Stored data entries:

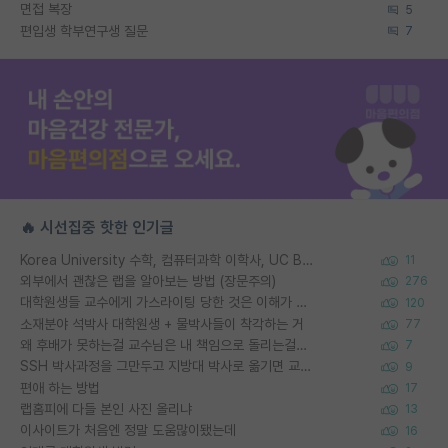
면접 복장
5
편입생 학부연구생 질문
7
🔥 시선집중 핫한 인기글
Korea University 수학, 컴퓨터과학 이학사, UC Berkeley 산업공학 대학원 공학박사가 되는 것은 쉽지 않겠죠?
11
외부에서 괜찮은 랩을 알아보는 방법 (장문주의)
276
대학원생들 교수에게 가스라이팅 당한 것은 이해가 갑니다. 안타깝네요.
120
소재분야 석박사 대학원생 + 물박사들이 착각하는 거
77
왜 후배가 못하는걸 교수님은 내 책임으로 돌리는걸까요?
7
SSH 박사과정을 그만두고 지방대 박사로 옮기면 교수의 꿈은 끝일까요?
9
편애 하는 방법
17
랩홈피에 다들 본인 사진 올리냐
13
이사이트가 처음엔 정말 도움많이됐는데
16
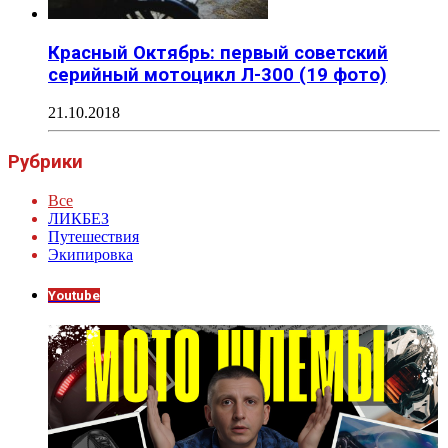
Красный Октябрь: первый советский
серийный мотоцикл Л-300 (19 фото)
21.10.2018
Рубрики
Все
ЛИКБЕЗ
Путешествия
Экипировка
Youtube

▸ **Your task**: Skipping any images, write out all the data exactly.

▸ **Output below**:
면접 복장
5
편입생 학부연구생 질문
7
🔥 시선집중 핫한 인기글
Korea University 수학, 컴퓨터과학 이학사, UC Berkeley 산업공학 대학원 공학박사가 되는 것은 쉽지 않겠죠?
11
외부에서 괜찮은 랩을 알아보는 방법 (장문주의)
276
대학원생들 교수에게 가스라이팅 당한 것은 이해가 갑니다. 안타깝네요.
120
소재분야 석박사 대학원생 + 물박사들이 착각하는 거
77
왜 후배가 못하는걸 교수님은 내 책임으로 돌리는걸까요?
7
SSH 박사과정을 그만두고 지방대 박사로 옮기면 교수의 꿈은 끝일까요?
9
편애 하는 방법
17
랩홈피에 다들 본인 사진 올리냐
13
이사이트가 처음엔 정말 도움많이됐는데
16
Красный Октябрь: первый советский
серийный мотоцикл Л-300 (19 фото)
21.10.2018
Рубрики
Все
ЛИКБЕЗ
Путешествия
Экипировка
Youtube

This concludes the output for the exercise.